Trois arrières plans servent de décor à l’histoire. La « situation », dont nous venons de parler, mais aussi l’espionnage auquel se livrent Alliés et nazis, ainsi que les rumeurs de visite d’un personnage important, dont on comprend qu’il s’agit de Winston Churchill ; visite qui aura lieu historiquement. Et si le meurtre avait un rapport avec le premier ministre britannique ?

 

Quant à l’enquête elle-même, elle offre plusieurs pistes. Arnaldur utilise tout son savoir-faire, déjà éprouvé, pour conduire le lecteur dans de nombreuses directions. Ce pauvre représentant de commerce, sans histoire, a-t-il été éliminé par l’amant jaloux de sa femme, soldat britannique ? A-t-il été assassiné à cause de qu’il a découvert, lors de ses tournées, à savoir des choses qu’il n’aurait pas dû voir ? Sa mort a-t-elle un rapport avec son enfance et des expériences menées à cette époque ? Son meurtrier s’est-il trompé de cible ? Autant de questions, auxquelles doivent répondre Flovent et Thorson.
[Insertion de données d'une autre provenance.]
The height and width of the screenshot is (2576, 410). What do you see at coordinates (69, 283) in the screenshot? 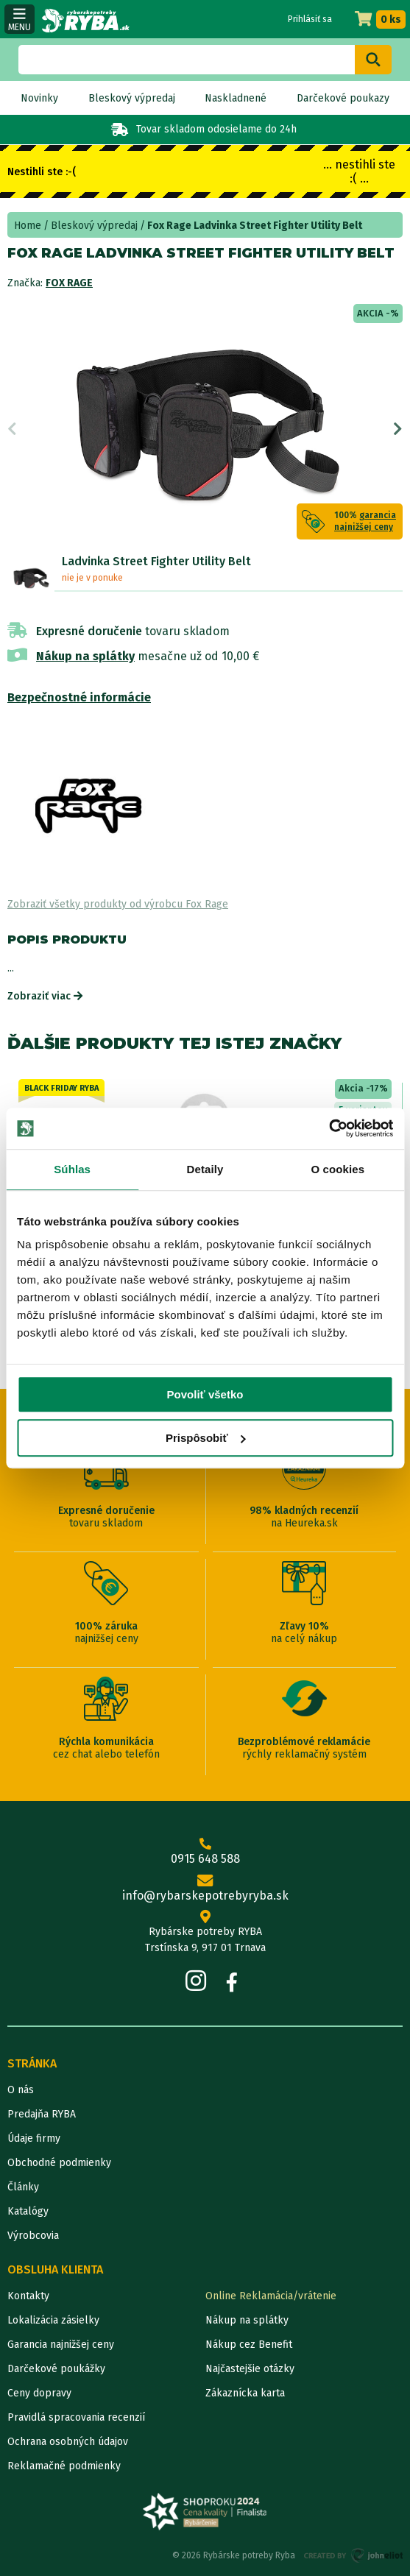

Arnaldur nous dévoile un peu la psychologie de ses protagonistes. Flovent veut boucler cette enquête, afin de montrer aux occupants, qu’un Islandais est capable de le faire. Thorson, lui, est autant nommé par le contre-espionnage allié, pour résoudre l’enquête, que pour surveiller son collègue. On le sent vite tiraillé entre sa qualité de soldat allié et ses origines islandaises. Il prendra parti, quand il révèlera à Flovent, les rapports, qu’il doit régulièrement faire au contre-espionnage ; rapports qu’il néglige d’ailleurs, pour former une véritable équipe avec le policier islandais.

On retrouve, chez Arnaldur, ce thème de la perte d’identité de ces Islandais, embarqués dans la modernité, passant très rapidement d’un mode de vie traditionnel et rural, à un mode de vie urbain et moderne, avec tous les inconvénients que cela pose. L’auteur n’a cessé de développer ce sujet, à travers la personnalité de son « héros », l’inspecteur Erlendur.

J’ai hâte de découvrir le deuxième tome de cette trilogie. Les quelques pages de ce futur roman, qu’on peut lire à la fin de Dans l’ombre, ne nous permettent pas de savoir si nous y retrouverons Flovent et Thorson. Rendez-vous en octobre  pour La femme de l’ombre (Petsamo).